On Tuesday afternoon, the U.S. Anti-Doping Agency (USADA) suspended TJ Dillashaw for two years following a failed drug test taken prior to his super-fight with current flyweight champion, Henry Cejudo. EPO, an injectable PED, was found in his system and will now keep Dillashaw out of action until he’s 35-years-old.

At first, one may question why such a lengthy suspension after just one failed drug test, however, EPO, also known as Erythropoietin, is a clear performance-enhancing substance.

But what is EPO?

According to the USADA website, “EPO is part of a class of substances called Erythropoiesis-Stimulating Agents (ESAs). In a clinical setting, EPO is primarily used for kidney failure, chemotherapy, and other medical conditions involving red blood cell loss and anemia.”

EPO helps the body produce a higher red blood cell count. For every red blood cell, there are four hemoglobin, which carry oxygen throughout the body. While blood doping, you are essentially increasing the amount of oxygen your body will provide your working muscles, which “can increase their (the athlete blood doping) aerobic capacity and endurance, as well as improve recovery.”

A lengthy history in endurance based sports, EPO is prohibited in sports at all times under WADA’s prohibited list.

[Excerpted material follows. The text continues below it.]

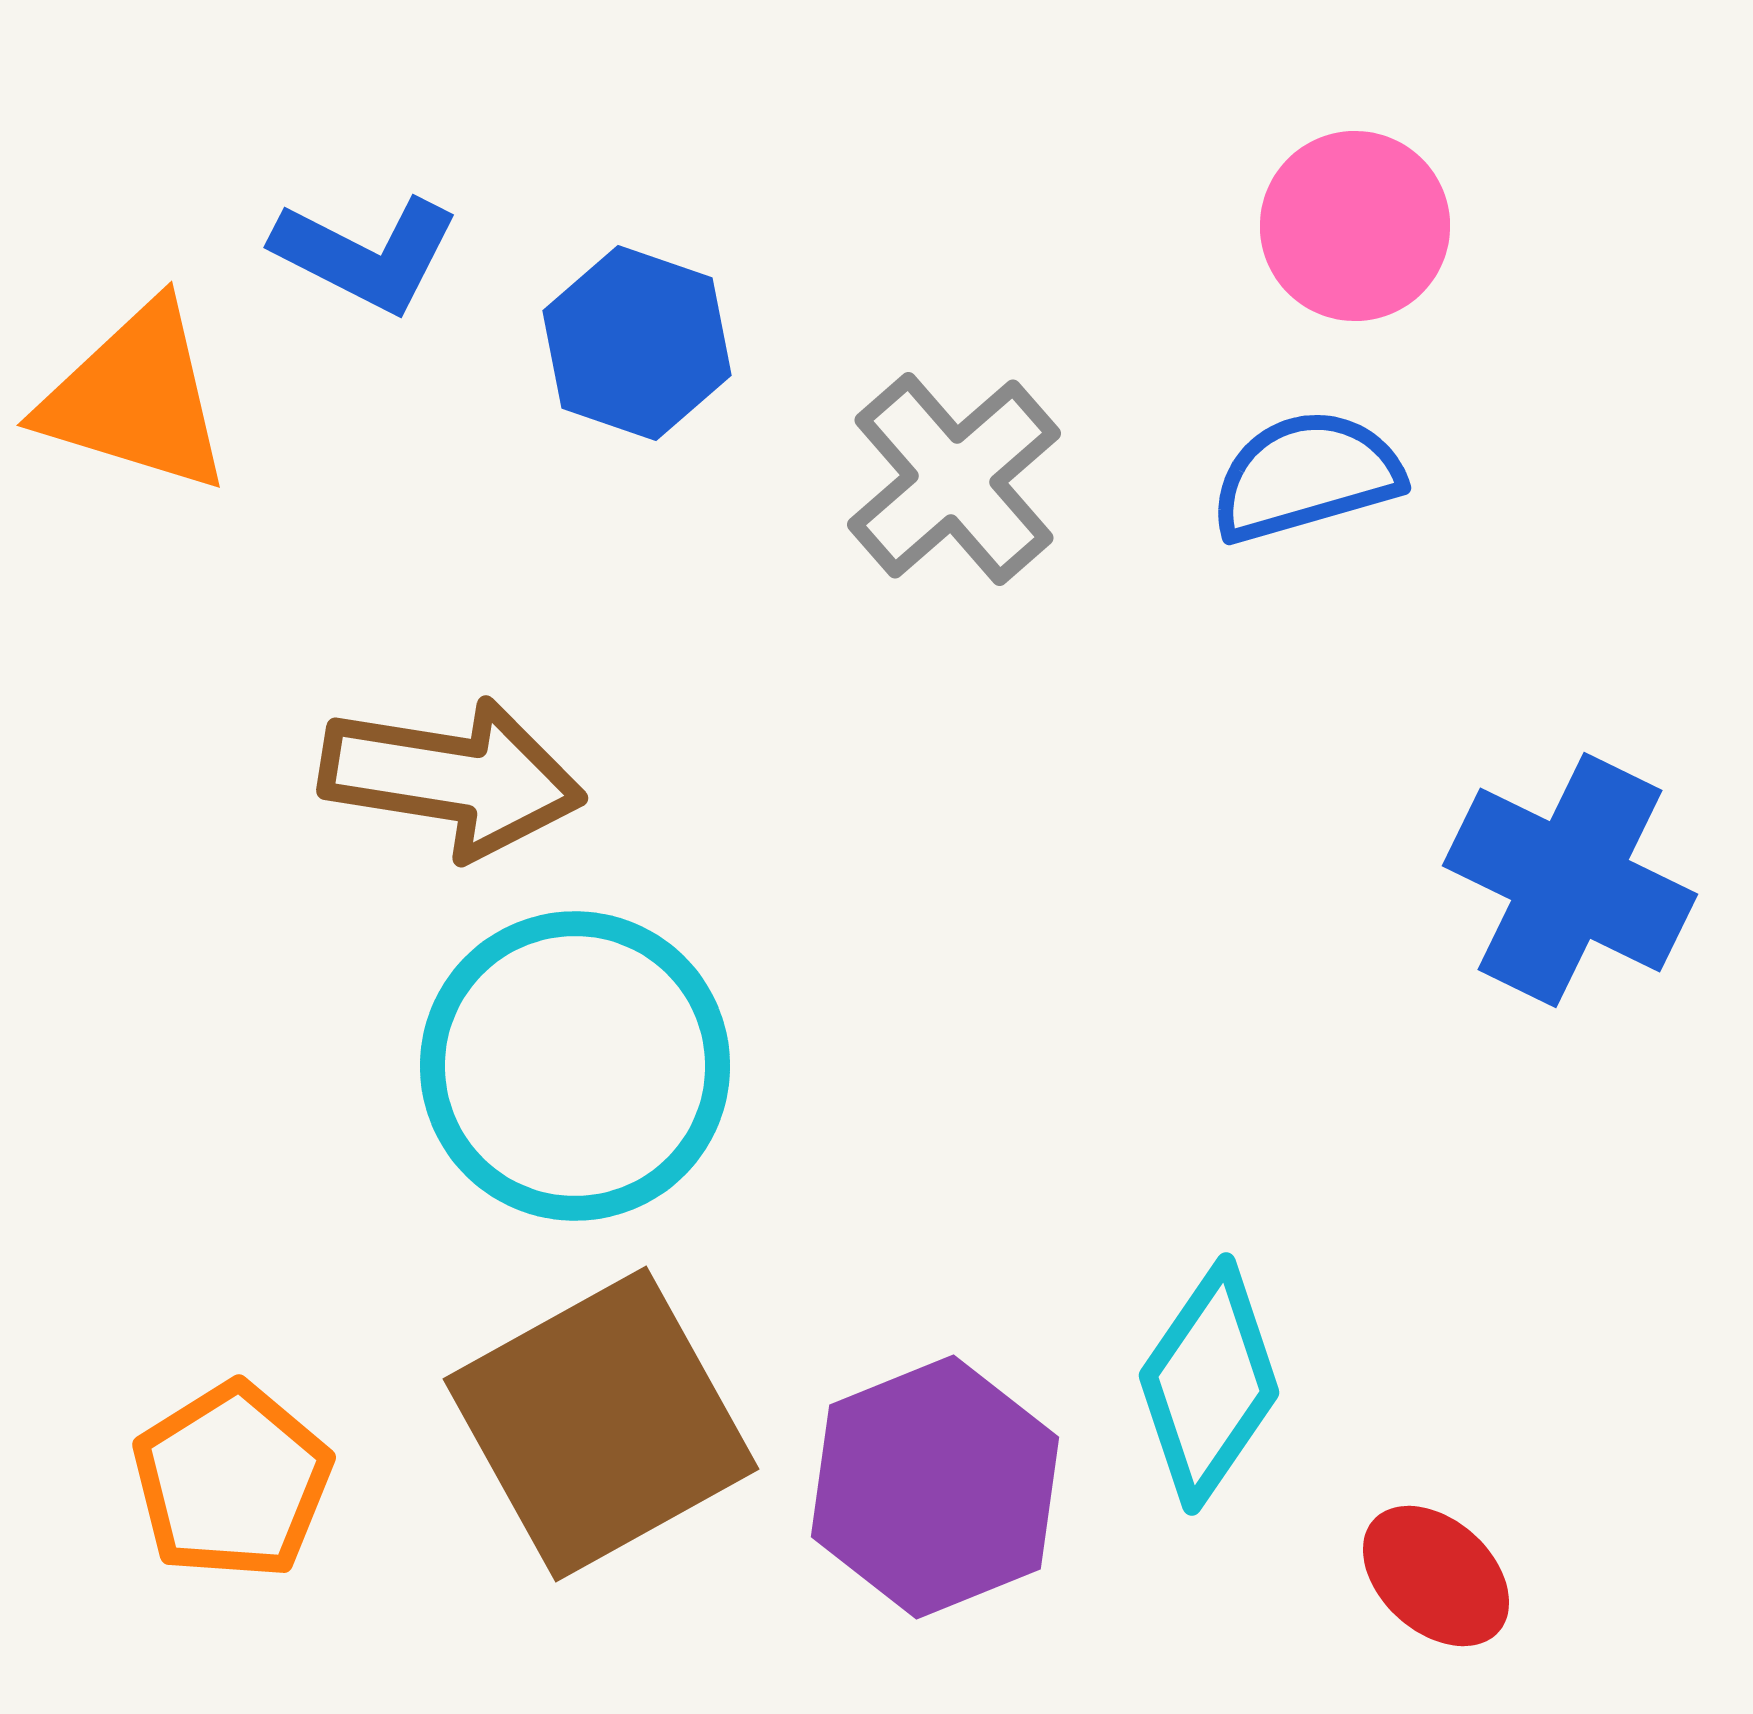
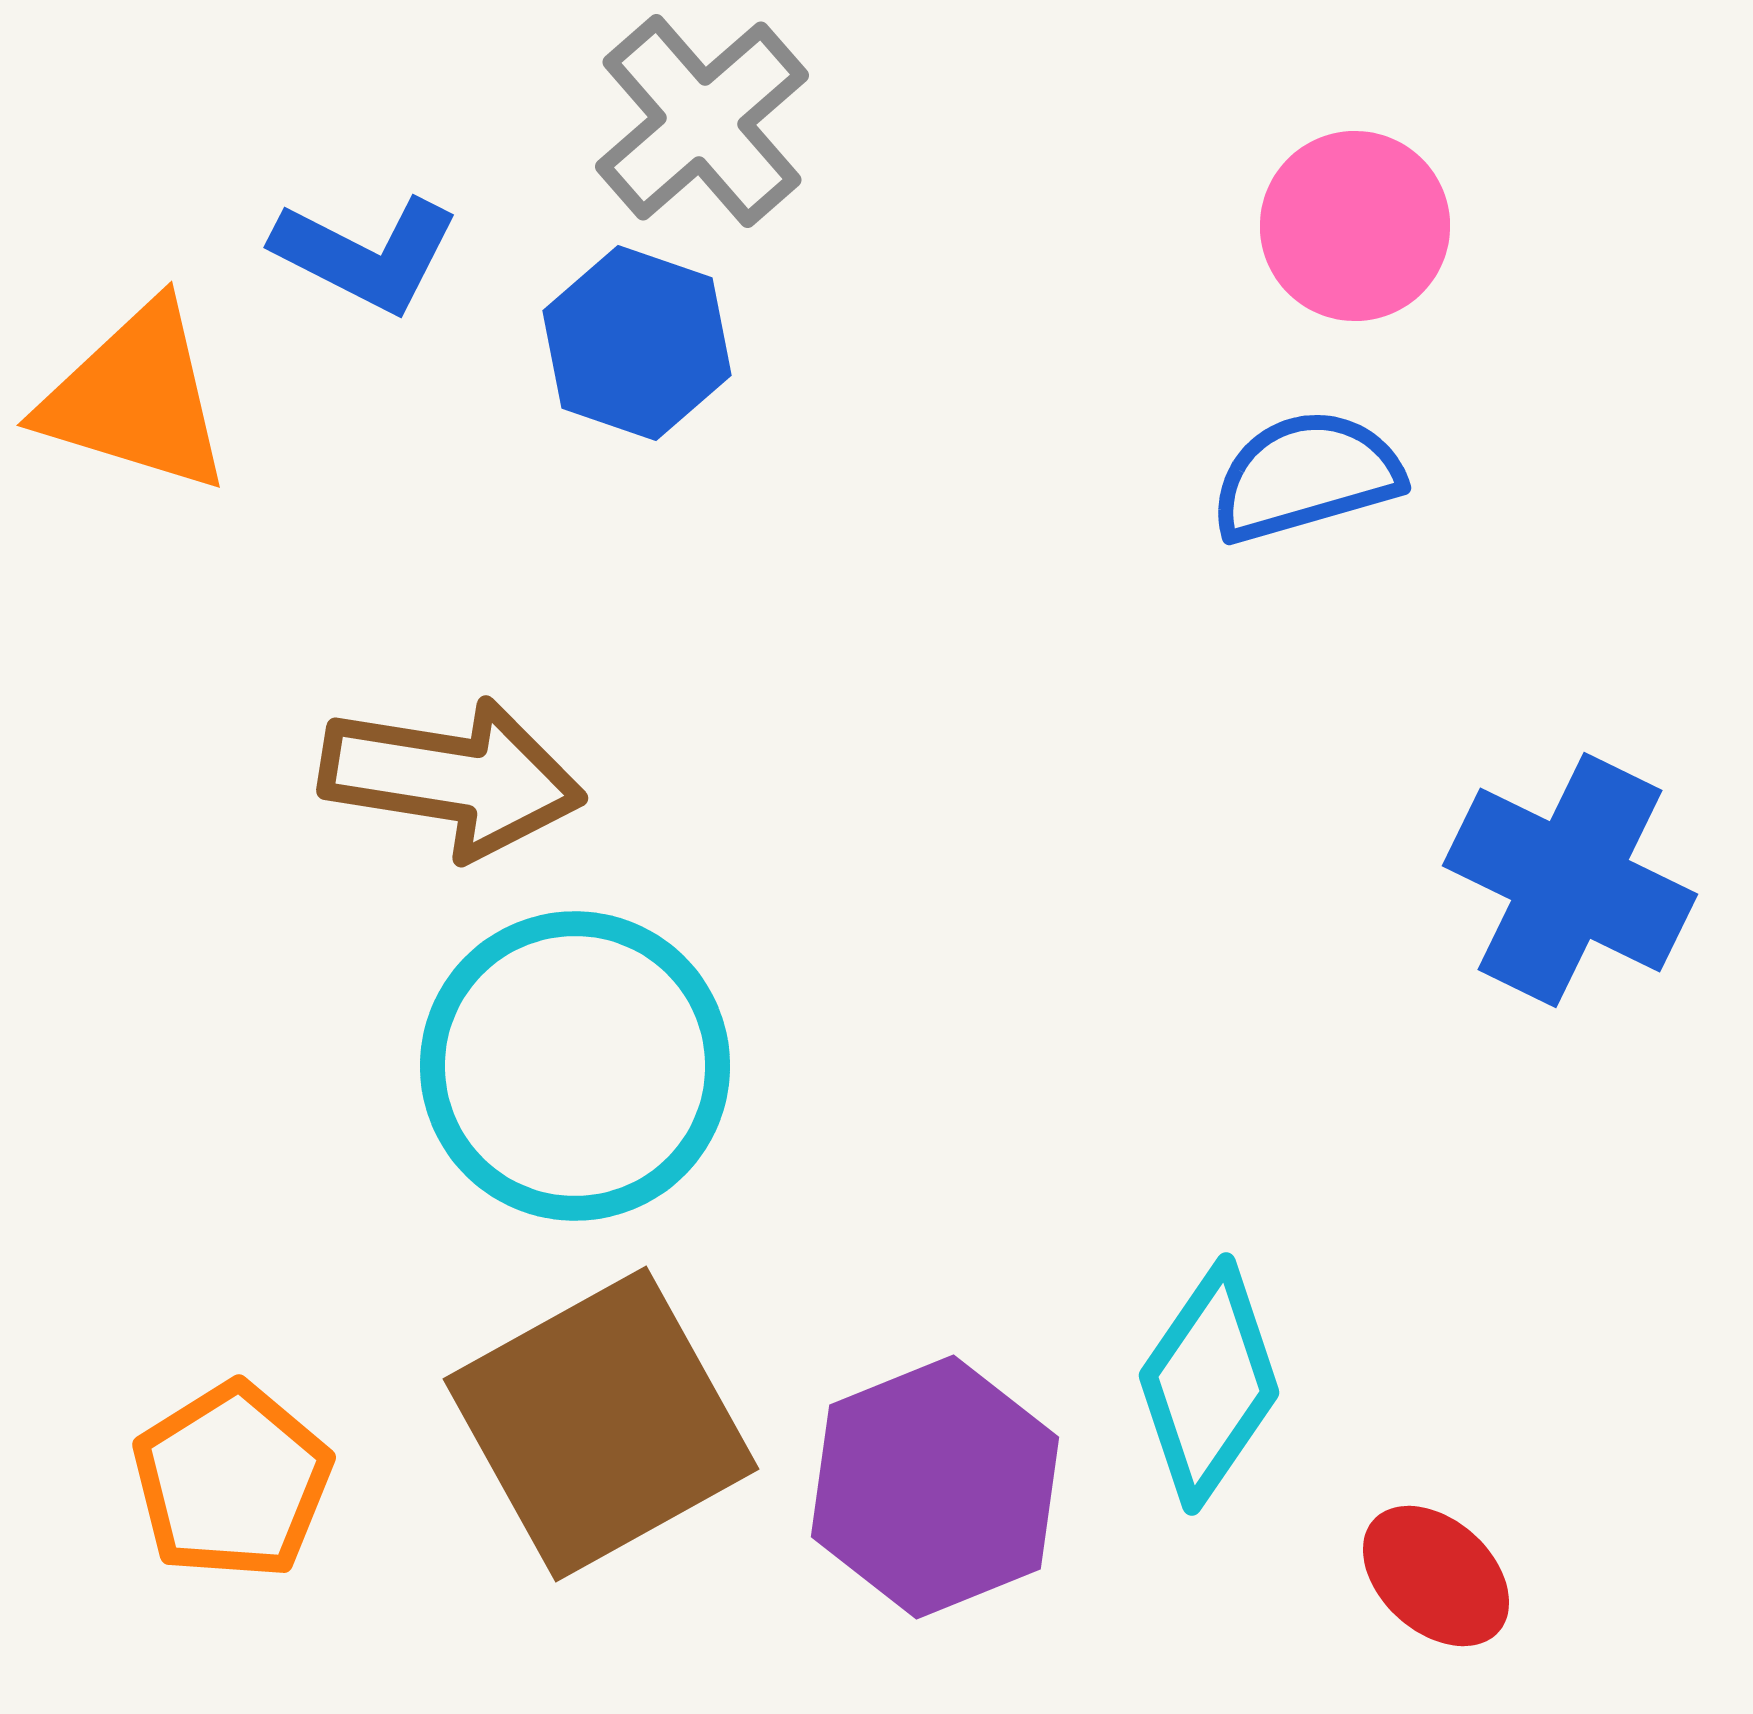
gray cross: moved 252 px left, 358 px up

How is EPO detected and how long does it stay in your system?

Thanks to the mentioned above lengthy history of EPO in sport, and the USADA website’s blood-doping section, we know that the illegal injectable can vary in how long it remains in your system, which is dependant on the person, dose, how frequently they’re injecting, and many other factors.

A serious violation, detection is huge for what is a very effective doping practice.

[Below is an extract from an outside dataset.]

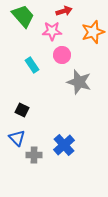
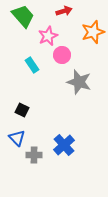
pink star: moved 4 px left, 5 px down; rotated 24 degrees counterclockwise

“A test for EPO was first presented at the 2000 Olympic Games in Sydney, Australia that was based on a complementary analysis using blood and urine matrix. With this test, a blood screening took place first, followed by a urine test to confirm possible use of EPO.”

What does this mean for the legacy of TJ Dillashaw?

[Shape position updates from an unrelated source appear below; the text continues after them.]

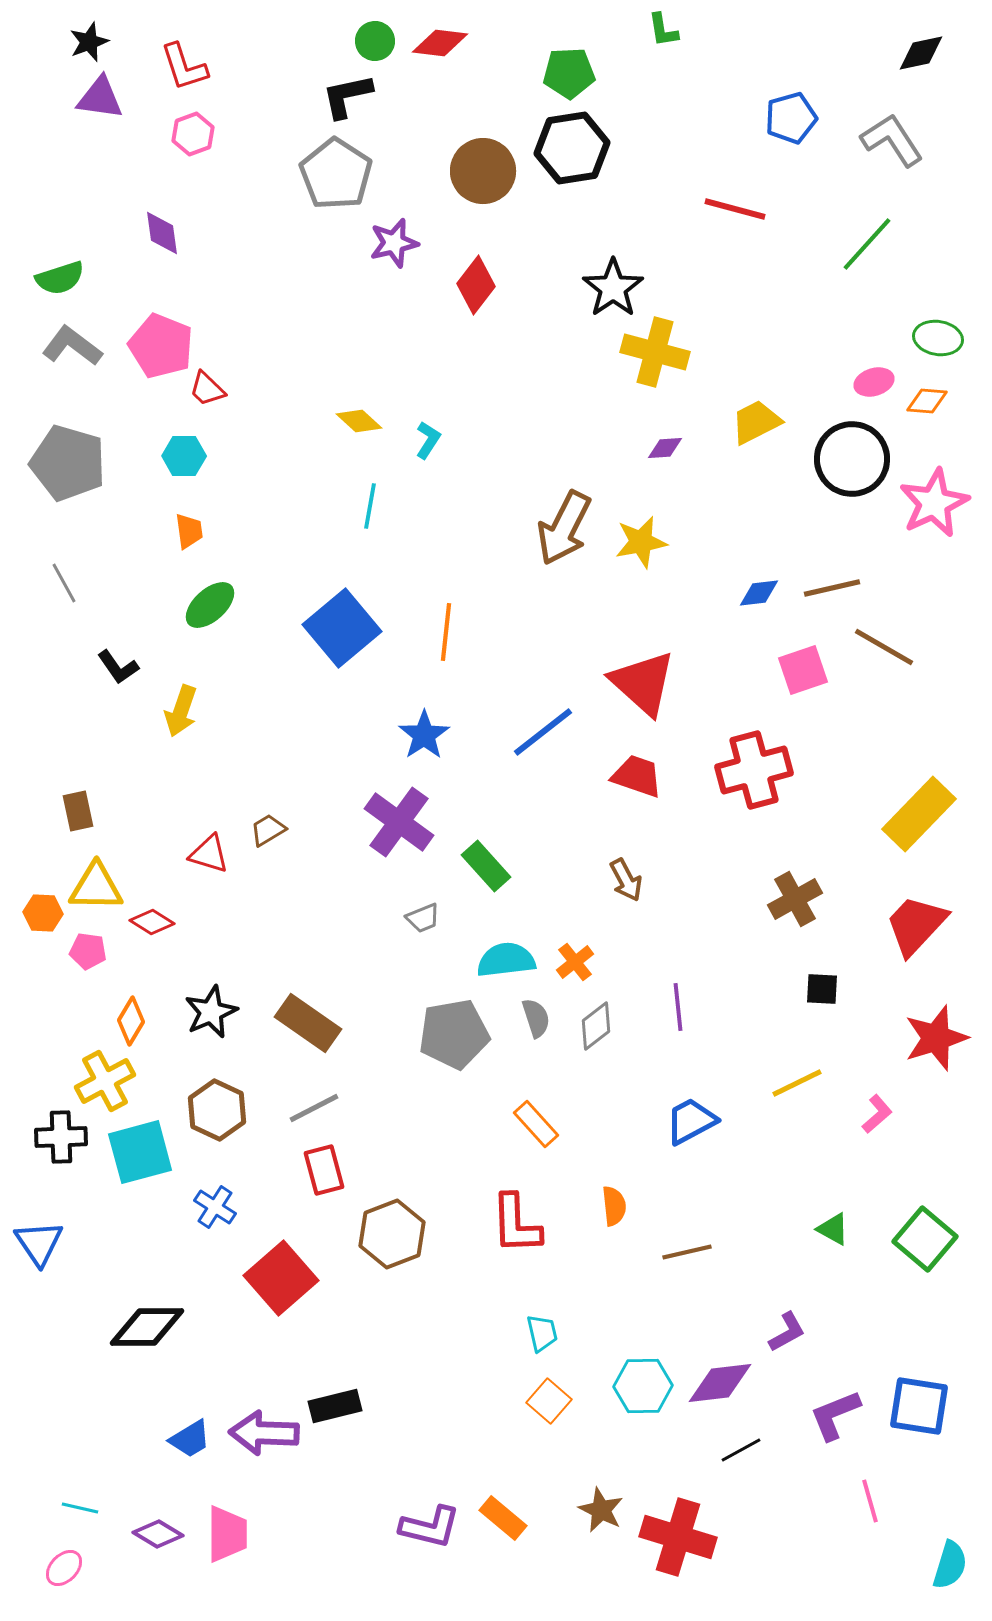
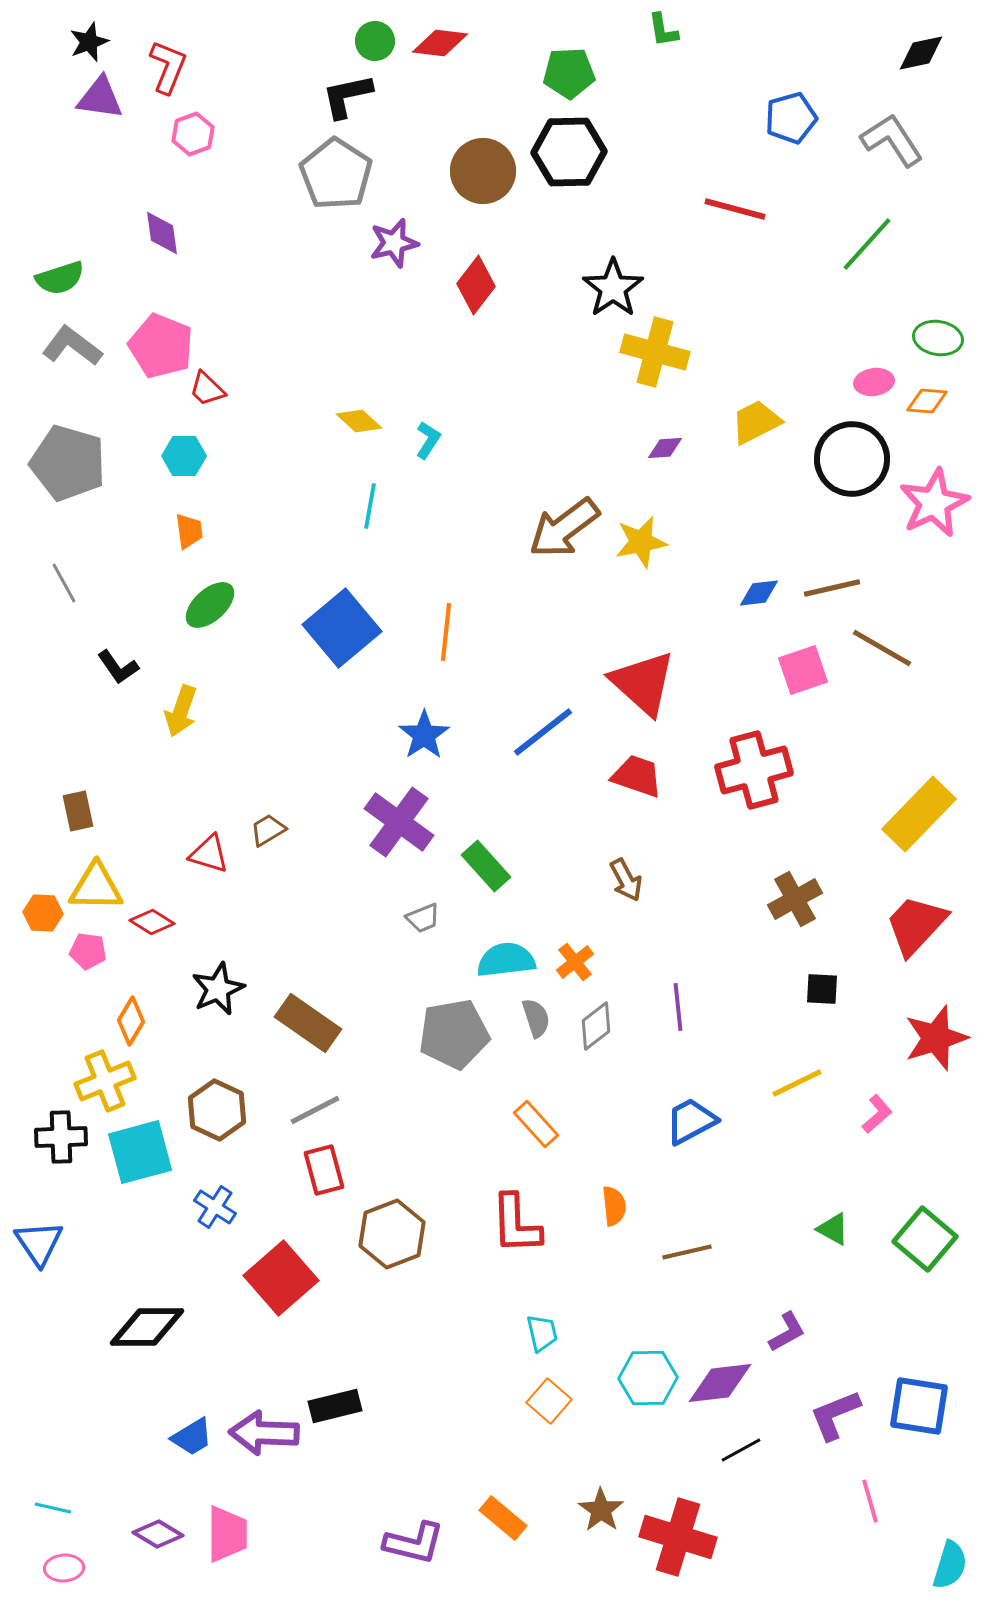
red L-shape at (184, 67): moved 16 px left; rotated 140 degrees counterclockwise
black hexagon at (572, 148): moved 3 px left, 4 px down; rotated 8 degrees clockwise
pink ellipse at (874, 382): rotated 9 degrees clockwise
brown arrow at (564, 528): rotated 26 degrees clockwise
brown line at (884, 647): moved 2 px left, 1 px down
black star at (211, 1012): moved 7 px right, 23 px up
yellow cross at (105, 1081): rotated 6 degrees clockwise
gray line at (314, 1108): moved 1 px right, 2 px down
cyan hexagon at (643, 1386): moved 5 px right, 8 px up
blue trapezoid at (190, 1439): moved 2 px right, 2 px up
cyan line at (80, 1508): moved 27 px left
brown star at (601, 1510): rotated 9 degrees clockwise
purple L-shape at (430, 1527): moved 16 px left, 16 px down
pink ellipse at (64, 1568): rotated 42 degrees clockwise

Prior to the big announcement of the failed drug test, TJ Dillashaw was in talks with the UFC about a rematch with Henry Cejudo at bantamweight, looking to find redemption in his most recent loss to the Olympic gold medalist at flyweight.

The two-time bantamweight champion would first obtain gold in May of 2014, TKOing the champion, and one of the best in the world at the time, Renan Barao. Moving ahead, Dillashaw would score a second win over Barao in a rematch, two victories over former teammate Cody Garbrant, Raphael Assunção, and John Lineker. Now, his past resume and future seem uncertain.

Last year, Garbrandt took to social media, replying to a previous tweet from Dillashaw, saying, “No s**t! I’m talking about the march fight and then you said you were hurt, must be all that EPO going to your head! Have a safe camp see you in aug!”

The tweet above suggests members of Team Alpha Male, as previously stated by Garbrandt and others of the training facility, were clearly aware of the doping that was allegedly going on.

UFC Vice President of Athlete Health and Performance, Jeff Novitzky, spoke with ESPN following Dillashaw’s suspension, saying, “I’m quite familiar with EPO from my days investigating professional cycling teams. It’s a very effective substance. It’s not a substance you find in contaminated supplements, it’s injectable only. You have to know what you’re doing when it enters your system.”

He continued, “On a scale of seriousness in anti-doping, it’s up near the top.”

Though he’s coming off of a loss, TJ Dillashaw is still one of the best bantamweights around, atop one of the more stacked divisions the UFC has to offer. With many up-and-coming potential title challengers, the 135-pound weight class will move on without him, as the promotion has already scheduled a title fight between Henry Cejudo and Marlon Moraes.

With such a serious doping offense, it’s clear Dillashaw will move forward, if he decides to return, with a huge tarnish on what was an impressive career.

TJ Dillashaw has not commented on the positive findings of EPO since his original statement regarding the drug test violation and vacation of his title.